HEMOPHILIA & GENE THERAPY

GS 3: Science & Tech

          Hemophilia is a genetic disorder where the blood doesn’t clot properly, leading to excessive bleeding after injury, surgery, or even without a clear cause. It is usually inherited and primarily affects males, although females can be carriers of the gene. Hemophilia occurs because of deficiencies in clotting factors, which are proteins in the blood that help it to clot.

There are two main types of hemophilia:

1. Hemophilia A: Caused by a deficiency in clotting factor VIII (8). It is the most common form.
2. Hemophilia B: Caused by a deficiency in clotting factor IX (9), also known as Christmas disease.

Symptoms of Hemophilia:

• Excessive bleeding from cuts or injuries
• Spontaneous bleeding, particularly into joints and muscles, causing swelling and pain
• Easy bruising
• Nosebleeds that are hard to stop
• In severe cases, internal bleeding can occur, which can be life-threatening.

Treatment:

Hemophilia is treated with clotting factor replacement therapy, where the missing clotting factors (VIII or IX) are injected into the bloodstream to help blood clot normally. For mild cases, medications like desmopressin may help release stored factor VIII. In addition, physical therapy may be recommended to prevent joint damage from internal bleeding.

Genetic Causes:

Hemophilia is inherited in an X-linked recessive pattern, meaning the gene causing the disorder is located on the X chromosome. Males, who have only one X chromosome, are more likely to be affected. Females have two X chromosomes, so they are more likely to be carriers and pass on the disorder.

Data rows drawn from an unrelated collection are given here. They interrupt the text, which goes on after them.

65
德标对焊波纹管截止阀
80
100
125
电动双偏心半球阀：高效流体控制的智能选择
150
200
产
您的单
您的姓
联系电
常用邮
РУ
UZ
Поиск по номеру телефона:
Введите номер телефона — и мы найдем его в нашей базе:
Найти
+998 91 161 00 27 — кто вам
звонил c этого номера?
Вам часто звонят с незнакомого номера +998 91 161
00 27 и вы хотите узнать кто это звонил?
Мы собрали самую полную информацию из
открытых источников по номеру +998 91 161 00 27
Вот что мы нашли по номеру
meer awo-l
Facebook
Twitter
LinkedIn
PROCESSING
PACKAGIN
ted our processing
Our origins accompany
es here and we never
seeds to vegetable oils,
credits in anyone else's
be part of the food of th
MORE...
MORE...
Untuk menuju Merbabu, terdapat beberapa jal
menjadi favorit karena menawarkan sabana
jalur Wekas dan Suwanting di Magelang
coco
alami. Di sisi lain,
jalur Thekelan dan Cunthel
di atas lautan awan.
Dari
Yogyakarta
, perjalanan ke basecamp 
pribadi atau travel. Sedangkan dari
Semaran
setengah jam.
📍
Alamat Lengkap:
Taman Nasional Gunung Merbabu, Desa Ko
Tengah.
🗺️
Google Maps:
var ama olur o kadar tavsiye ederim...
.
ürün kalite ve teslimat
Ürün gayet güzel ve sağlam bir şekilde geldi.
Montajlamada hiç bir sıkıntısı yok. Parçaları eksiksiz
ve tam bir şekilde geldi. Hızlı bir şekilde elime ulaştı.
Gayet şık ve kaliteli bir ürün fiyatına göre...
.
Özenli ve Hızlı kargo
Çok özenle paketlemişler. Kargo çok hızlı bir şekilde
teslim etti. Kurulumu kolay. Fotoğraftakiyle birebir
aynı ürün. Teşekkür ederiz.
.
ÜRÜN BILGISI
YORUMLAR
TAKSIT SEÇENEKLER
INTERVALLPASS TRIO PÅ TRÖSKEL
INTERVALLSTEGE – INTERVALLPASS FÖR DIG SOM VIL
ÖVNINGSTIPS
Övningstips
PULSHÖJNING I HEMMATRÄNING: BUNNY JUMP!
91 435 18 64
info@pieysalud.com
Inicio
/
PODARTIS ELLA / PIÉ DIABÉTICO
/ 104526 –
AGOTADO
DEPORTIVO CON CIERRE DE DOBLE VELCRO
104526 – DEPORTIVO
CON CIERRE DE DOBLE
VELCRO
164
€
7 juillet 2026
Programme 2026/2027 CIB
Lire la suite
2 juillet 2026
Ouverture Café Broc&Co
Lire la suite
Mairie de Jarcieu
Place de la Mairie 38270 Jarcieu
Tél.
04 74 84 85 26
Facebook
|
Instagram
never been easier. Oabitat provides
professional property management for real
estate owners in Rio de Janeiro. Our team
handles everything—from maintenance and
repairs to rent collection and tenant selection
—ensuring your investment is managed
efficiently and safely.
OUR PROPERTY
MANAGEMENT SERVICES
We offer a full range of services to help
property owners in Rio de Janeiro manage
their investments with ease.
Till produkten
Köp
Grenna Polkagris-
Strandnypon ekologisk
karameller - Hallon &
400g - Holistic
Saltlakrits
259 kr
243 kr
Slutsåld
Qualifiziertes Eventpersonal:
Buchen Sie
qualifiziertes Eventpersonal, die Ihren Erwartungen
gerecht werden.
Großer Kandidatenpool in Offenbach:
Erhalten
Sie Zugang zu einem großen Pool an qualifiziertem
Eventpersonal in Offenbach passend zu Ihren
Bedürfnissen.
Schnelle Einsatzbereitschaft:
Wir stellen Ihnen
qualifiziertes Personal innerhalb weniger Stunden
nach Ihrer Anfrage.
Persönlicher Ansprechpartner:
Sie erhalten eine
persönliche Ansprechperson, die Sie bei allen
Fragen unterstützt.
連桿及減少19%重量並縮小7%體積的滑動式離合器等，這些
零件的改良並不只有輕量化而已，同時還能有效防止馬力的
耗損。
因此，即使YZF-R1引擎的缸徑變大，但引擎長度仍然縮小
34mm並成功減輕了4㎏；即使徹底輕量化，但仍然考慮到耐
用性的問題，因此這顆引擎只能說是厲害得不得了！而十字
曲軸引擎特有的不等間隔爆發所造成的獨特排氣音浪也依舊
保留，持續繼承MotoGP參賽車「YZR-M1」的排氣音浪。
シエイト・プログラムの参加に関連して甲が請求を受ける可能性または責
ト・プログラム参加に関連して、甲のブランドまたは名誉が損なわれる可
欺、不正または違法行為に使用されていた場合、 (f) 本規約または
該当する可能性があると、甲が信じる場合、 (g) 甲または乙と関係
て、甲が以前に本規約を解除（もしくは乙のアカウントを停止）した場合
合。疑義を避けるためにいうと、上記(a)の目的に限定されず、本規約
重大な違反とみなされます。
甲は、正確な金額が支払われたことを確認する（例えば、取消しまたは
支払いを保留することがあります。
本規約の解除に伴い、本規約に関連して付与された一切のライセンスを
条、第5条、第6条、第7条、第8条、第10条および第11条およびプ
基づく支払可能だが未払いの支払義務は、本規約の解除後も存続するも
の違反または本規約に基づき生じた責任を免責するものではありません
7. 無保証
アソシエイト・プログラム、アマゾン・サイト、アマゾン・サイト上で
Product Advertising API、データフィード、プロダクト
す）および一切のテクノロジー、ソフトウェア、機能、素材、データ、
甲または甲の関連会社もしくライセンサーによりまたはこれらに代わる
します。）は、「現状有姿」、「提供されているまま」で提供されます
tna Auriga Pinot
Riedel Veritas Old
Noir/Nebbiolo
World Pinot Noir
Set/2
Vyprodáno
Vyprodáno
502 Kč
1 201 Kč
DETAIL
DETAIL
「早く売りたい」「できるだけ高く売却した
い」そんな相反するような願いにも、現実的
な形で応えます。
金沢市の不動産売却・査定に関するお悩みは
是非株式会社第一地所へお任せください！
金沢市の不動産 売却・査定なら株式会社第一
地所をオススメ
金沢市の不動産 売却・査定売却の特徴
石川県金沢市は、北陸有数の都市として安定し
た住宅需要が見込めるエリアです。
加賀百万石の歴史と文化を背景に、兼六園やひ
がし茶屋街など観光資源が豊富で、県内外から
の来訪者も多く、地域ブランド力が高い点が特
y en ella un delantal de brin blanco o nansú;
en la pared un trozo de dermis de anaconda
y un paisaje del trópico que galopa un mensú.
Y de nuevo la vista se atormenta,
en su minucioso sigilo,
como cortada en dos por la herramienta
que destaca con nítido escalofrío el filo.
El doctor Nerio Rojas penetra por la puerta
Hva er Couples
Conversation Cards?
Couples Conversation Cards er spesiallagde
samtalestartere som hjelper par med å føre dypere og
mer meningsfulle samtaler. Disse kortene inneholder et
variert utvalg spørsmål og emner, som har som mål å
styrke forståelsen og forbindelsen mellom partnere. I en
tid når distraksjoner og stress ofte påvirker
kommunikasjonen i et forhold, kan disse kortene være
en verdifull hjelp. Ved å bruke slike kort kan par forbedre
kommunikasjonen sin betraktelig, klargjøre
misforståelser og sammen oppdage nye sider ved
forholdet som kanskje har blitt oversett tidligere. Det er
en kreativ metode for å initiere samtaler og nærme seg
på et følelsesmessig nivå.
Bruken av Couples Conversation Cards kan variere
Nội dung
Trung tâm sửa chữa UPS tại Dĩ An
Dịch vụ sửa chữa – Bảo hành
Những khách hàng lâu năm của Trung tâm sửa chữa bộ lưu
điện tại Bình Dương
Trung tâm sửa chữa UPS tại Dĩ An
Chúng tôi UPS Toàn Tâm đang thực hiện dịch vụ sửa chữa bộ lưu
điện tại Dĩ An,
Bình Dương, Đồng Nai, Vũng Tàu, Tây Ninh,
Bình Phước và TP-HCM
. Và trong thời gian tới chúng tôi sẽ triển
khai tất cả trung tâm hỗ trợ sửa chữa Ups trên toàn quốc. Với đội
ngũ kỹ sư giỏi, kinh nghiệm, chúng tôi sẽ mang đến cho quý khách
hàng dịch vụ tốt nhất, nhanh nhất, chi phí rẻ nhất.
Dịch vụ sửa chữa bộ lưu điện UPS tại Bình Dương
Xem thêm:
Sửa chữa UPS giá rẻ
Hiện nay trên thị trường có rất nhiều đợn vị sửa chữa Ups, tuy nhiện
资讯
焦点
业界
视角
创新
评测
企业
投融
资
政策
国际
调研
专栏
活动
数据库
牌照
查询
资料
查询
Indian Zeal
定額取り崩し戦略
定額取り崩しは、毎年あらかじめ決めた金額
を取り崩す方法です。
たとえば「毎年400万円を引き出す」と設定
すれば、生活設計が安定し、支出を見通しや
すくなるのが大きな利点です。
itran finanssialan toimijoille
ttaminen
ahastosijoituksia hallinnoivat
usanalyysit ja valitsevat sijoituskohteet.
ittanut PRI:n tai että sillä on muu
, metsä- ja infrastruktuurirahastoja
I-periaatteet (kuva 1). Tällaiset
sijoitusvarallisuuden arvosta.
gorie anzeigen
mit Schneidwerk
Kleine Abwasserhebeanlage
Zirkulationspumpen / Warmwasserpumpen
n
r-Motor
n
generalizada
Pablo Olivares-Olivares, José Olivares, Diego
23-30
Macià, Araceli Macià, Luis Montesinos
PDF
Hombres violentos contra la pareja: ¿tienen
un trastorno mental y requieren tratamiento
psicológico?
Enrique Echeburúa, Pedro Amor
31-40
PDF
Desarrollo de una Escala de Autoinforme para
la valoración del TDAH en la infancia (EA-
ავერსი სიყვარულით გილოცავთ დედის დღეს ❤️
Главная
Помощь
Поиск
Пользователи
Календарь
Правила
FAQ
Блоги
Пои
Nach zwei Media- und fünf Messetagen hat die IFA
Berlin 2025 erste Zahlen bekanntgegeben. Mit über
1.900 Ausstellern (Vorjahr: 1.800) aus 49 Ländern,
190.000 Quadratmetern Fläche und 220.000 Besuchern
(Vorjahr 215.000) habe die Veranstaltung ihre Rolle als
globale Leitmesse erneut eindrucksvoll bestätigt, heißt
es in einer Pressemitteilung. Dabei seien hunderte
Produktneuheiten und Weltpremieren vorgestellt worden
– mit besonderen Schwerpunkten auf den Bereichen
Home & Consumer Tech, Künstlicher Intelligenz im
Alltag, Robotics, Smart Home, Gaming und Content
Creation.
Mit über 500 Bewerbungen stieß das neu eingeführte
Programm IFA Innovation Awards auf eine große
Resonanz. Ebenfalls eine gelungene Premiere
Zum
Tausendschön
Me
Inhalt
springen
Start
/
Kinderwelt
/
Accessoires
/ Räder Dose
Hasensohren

GENE THERAPY FOR HEMOPHILIA

Gene Therapy for Hemophilia is a new treatment that aims to fix the genetic cause of hemophilia by inserting a healthy copy of the missing or defective gene. For hemophilia A, this means adding the gene for clotting factor VIII, and for hemophilia B, adding the gene for clotting factor IX. The goal is for the patient’s body to start producing the clotting factors it needs naturally, reducing or eliminating the need for regular blood clotting treatments.

How it Works:

• Viral Vectors: Modified viruses are used to deliver the healthy gene into the liver cells, which produce the clotting factors.
• Positive Results: Some patients who have received gene therapy have seen fewer bleeds and reduced need for clotting factor infusions, and in some cases, symptoms have been completely resolved.

Challenges:

• The body’s immune system might react to the viral vectors, which could limit the therapy’s effectiveness.
• Long-term effects and the possibility that the body might stop producing clotting factors over time are still being studied.

Current Status:

Gene therapy is showing great promise and has already been approved in some cases, like Hemgenix for Hemophilia B. More research is needed to fully understand its long-term effectiveness and safety.